> Provided information:

>>>>>

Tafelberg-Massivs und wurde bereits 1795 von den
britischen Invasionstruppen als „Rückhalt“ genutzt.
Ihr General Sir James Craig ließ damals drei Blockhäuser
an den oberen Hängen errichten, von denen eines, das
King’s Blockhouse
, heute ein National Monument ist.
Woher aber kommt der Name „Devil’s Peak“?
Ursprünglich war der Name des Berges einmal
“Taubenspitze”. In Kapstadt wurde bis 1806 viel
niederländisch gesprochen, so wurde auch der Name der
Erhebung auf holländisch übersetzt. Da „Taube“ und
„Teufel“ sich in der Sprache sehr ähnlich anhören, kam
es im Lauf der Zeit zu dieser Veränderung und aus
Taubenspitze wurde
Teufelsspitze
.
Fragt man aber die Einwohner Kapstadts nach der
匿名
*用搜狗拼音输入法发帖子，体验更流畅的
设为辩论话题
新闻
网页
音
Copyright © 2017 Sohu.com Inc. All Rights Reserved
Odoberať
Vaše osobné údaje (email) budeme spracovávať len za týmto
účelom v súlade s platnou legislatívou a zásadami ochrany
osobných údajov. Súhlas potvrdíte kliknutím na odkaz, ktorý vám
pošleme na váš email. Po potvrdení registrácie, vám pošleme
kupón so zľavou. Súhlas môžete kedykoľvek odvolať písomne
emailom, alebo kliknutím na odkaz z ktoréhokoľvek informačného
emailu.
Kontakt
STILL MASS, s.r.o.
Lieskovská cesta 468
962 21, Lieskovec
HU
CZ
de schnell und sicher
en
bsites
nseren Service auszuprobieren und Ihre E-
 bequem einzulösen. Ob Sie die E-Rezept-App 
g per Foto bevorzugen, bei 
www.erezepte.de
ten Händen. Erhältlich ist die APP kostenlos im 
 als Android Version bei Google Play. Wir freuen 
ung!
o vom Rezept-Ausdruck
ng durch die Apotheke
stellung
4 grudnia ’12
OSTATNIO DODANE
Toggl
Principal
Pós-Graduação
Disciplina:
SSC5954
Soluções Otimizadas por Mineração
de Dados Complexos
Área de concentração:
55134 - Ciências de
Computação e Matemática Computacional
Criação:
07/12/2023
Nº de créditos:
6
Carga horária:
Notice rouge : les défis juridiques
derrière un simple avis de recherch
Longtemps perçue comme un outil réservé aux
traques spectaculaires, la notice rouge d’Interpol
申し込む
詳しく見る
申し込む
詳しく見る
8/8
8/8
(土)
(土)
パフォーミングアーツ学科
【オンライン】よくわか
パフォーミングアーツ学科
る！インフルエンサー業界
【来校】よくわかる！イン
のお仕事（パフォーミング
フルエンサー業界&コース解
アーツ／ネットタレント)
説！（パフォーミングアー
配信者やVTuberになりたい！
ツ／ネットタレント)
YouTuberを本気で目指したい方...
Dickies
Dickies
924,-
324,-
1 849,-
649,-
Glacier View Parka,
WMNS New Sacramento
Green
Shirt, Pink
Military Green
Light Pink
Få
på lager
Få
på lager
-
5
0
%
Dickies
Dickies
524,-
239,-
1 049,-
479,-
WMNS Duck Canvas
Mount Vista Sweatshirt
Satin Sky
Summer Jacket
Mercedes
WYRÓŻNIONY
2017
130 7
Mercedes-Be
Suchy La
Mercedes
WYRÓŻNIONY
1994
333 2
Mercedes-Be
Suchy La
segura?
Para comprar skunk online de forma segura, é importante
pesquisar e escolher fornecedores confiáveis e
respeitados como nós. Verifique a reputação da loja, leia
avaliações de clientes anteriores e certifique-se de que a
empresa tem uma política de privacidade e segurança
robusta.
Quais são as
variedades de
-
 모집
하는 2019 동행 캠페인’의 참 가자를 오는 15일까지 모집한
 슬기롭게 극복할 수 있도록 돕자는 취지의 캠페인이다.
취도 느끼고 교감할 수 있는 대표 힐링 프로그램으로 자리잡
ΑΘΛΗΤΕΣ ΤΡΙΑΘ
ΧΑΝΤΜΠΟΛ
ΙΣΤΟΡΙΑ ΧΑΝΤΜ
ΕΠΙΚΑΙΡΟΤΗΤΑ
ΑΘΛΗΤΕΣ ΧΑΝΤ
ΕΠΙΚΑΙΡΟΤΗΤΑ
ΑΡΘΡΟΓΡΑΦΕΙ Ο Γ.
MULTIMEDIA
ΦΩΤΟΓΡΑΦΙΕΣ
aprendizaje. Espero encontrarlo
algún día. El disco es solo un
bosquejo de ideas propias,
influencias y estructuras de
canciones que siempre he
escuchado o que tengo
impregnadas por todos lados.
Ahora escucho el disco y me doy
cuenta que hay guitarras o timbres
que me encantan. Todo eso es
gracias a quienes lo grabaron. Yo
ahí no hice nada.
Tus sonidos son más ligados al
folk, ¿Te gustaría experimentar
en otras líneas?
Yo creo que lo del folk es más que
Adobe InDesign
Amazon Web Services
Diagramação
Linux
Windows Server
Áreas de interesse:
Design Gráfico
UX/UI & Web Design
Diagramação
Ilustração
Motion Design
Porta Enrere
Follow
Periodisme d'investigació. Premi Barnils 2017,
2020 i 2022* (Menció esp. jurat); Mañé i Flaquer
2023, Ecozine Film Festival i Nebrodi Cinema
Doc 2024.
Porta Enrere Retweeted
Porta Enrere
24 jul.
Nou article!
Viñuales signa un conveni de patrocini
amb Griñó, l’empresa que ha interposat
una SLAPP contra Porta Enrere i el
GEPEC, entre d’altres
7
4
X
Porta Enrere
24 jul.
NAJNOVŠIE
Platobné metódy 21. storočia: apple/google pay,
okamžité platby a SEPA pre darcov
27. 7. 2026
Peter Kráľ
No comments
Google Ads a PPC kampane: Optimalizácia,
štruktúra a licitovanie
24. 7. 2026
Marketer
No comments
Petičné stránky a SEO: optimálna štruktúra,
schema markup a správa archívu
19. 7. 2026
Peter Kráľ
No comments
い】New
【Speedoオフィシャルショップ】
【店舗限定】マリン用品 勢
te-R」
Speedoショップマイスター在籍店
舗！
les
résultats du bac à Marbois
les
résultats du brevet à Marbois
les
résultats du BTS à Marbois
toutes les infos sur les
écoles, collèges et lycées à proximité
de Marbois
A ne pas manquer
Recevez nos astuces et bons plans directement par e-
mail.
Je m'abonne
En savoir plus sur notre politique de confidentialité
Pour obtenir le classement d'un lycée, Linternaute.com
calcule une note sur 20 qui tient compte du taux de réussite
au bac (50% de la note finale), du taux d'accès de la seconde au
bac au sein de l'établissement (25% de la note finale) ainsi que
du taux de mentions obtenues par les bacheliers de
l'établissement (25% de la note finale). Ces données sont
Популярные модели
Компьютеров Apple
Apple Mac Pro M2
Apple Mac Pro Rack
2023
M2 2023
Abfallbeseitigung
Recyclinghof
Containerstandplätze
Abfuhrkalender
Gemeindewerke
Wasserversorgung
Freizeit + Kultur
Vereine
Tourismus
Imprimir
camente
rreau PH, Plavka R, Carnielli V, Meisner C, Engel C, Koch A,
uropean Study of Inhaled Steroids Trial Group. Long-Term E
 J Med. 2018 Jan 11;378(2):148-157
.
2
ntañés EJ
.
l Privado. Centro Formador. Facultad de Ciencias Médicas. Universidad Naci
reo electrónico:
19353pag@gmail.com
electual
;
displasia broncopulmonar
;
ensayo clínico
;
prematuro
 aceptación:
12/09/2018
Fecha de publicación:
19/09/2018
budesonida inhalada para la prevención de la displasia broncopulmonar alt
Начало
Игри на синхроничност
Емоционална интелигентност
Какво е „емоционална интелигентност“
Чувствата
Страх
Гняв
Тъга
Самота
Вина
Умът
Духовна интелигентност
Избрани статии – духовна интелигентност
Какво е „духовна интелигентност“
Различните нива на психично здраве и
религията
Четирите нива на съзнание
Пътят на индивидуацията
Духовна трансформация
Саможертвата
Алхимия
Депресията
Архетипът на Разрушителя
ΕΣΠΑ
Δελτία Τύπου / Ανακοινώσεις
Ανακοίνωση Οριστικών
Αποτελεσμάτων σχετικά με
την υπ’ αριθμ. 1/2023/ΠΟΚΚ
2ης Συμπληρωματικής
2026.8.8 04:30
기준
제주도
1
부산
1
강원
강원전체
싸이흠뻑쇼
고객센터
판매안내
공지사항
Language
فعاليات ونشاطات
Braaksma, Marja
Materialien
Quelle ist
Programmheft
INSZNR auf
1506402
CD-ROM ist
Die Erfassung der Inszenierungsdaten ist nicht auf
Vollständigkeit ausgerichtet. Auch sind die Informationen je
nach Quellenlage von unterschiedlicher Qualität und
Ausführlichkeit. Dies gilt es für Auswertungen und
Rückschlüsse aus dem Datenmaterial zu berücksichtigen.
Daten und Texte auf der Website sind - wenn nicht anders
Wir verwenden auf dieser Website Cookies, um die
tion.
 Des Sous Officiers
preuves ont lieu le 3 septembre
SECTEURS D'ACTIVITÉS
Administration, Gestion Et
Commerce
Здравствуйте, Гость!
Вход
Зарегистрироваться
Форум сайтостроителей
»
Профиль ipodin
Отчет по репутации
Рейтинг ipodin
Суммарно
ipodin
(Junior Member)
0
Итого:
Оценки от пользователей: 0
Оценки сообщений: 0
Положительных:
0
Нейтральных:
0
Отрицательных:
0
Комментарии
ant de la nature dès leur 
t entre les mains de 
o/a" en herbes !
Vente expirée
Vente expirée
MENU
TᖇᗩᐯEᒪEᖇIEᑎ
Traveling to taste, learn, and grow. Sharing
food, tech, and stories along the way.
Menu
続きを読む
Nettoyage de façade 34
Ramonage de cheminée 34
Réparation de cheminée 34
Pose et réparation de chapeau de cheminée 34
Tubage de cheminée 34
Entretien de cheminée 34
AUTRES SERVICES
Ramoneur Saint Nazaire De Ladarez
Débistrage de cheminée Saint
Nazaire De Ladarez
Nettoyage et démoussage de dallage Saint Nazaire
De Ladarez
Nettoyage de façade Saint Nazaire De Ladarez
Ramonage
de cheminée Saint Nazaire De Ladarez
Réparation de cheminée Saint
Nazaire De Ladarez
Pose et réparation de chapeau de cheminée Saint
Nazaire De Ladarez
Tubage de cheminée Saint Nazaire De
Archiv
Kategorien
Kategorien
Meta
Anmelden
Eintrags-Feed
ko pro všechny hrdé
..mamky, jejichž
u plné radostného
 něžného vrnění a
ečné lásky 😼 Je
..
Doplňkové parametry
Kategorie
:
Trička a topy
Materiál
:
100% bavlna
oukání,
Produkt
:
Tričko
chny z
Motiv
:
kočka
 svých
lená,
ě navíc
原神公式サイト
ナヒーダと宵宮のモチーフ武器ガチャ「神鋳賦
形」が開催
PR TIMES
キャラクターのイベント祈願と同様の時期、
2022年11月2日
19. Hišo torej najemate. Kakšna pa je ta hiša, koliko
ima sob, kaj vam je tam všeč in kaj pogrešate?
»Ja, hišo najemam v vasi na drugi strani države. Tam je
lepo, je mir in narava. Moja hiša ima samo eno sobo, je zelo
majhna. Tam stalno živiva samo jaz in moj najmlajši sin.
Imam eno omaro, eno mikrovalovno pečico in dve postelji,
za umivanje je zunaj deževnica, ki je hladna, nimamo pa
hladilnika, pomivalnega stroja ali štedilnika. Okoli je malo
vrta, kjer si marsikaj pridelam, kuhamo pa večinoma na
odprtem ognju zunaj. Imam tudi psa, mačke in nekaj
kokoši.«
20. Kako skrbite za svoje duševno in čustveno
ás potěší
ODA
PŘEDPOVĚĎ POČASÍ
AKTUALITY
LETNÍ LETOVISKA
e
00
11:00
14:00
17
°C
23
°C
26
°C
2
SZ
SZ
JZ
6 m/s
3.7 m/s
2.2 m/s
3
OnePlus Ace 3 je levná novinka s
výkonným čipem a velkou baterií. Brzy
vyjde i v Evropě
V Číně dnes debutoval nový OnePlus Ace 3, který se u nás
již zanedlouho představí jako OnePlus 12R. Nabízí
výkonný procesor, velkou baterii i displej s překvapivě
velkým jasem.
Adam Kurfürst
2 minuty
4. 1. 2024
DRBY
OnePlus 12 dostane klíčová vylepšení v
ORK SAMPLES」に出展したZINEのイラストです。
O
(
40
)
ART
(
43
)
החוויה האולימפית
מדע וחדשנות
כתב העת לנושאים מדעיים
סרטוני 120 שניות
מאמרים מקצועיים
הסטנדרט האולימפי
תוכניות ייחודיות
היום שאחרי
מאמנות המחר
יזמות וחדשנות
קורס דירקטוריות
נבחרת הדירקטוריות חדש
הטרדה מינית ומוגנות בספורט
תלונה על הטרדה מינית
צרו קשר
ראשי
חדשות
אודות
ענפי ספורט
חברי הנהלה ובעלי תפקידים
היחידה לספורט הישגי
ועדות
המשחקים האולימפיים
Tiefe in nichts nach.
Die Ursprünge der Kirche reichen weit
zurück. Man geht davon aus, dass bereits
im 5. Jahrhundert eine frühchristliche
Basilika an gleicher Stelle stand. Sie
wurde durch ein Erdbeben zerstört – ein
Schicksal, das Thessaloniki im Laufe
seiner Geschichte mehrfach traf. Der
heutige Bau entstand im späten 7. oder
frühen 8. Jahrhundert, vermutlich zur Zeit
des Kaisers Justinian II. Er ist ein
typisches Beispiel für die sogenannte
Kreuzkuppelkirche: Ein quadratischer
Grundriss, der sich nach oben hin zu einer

<<<<<

> Task directions: Copy exactly the lines above, starting at the opening line and finishing at the line in which "Shirt, Pink" occurs.

> Solution to this problem:
Tafelberg-Massivs und wurde bereits 1795 von den
britischen Invasionstruppen als „Rückhalt“ genutzt.
Ihr General Sir James Craig ließ damals drei Blockhäuser
an den oberen Hängen errichten, von denen eines, das
King’s Blockhouse
, heute ein National Monument ist.
Woher aber kommt der Name „Devil’s Peak“?
Ursprünglich war der Name des Berges einmal
“Taubenspitze”. In Kapstadt wurde bis 1806 viel
niederländisch gesprochen, so wurde auch der Name der
Erhebung auf holländisch übersetzt. Da „Taube“ und
„Teufel“ sich in der Sprache sehr ähnlich anhören, kam
es im Lauf der Zeit zu dieser Veränderung und aus
Taubenspitze wurde
Teufelsspitze
.
Fragt man aber die Einwohner Kapstadts nach der
匿名
*用搜狗拼音输入法发帖子，体验更流畅的
设为辩论话题
新闻
网页
音
Copyright © 2017 Sohu.com Inc. All Rights Reserved
Odoberať
Vaše osobné údaje (email) budeme spracovávať len za týmto
účelom v súlade s platnou legislatívou a zásadami ochrany
osobných údajov. Súhlas potvrdíte kliknutím na odkaz, ktorý vám
pošleme na váš email. Po potvrdení registrácie, vám pošleme
kupón so zľavou. Súhlas môžete kedykoľvek odvolať písomne
emailom, alebo kliknutím na odkaz z ktoréhokoľvek informačného
emailu.
Kontakt
STILL MASS, s.r.o.
Lieskovská cesta 468
962 21, Lieskovec
HU
CZ
de schnell und sicher
en
bsites
nseren Service auszuprobieren und Ihre E-
 bequem einzulösen. Ob Sie die E-Rezept-App 
g per Foto bevorzugen, bei 
www.erezepte.de
ten Händen. Erhältlich ist die APP kostenlos im 
 als Android Version bei Google Play. Wir freuen 
ung!
o vom Rezept-Ausdruck
ng durch die Apotheke
stellung
4 grudnia ’12
OSTATNIO DODANE
Toggl
Principal
Pós-Graduação
Disciplina:
SSC5954
Soluções Otimizadas por Mineração
de Dados Complexos
Área de concentração:
55134 - Ciências de
Computação e Matemática Computacional
Criação:
07/12/2023
Nº de créditos:
6
Carga horária:
Notice rouge : les défis juridiques
derrière un simple avis de recherch
Longtemps perçue comme un outil réservé aux
traques spectaculaires, la notice rouge d’Interpol
申し込む
詳しく見る
申し込む
詳しく見る
8/8
8/8
(土)
(土)
パフォーミングアーツ学科
【オンライン】よくわか
パフォーミングアーツ学科
る！インフルエンサー業界
【来校】よくわかる！イン
のお仕事（パフォーミング
フルエンサー業界&コース解
アーツ／ネットタレント)
説！（パフォーミングアー
配信者やVTuberになりたい！
ツ／ネットタレント)
YouTuberを本気で目指したい方...
Dickies
Dickies
924,-
324,-
1 849,-
649,-
Glacier View Parka,
WMNS New Sacramento
Green
Shirt, Pink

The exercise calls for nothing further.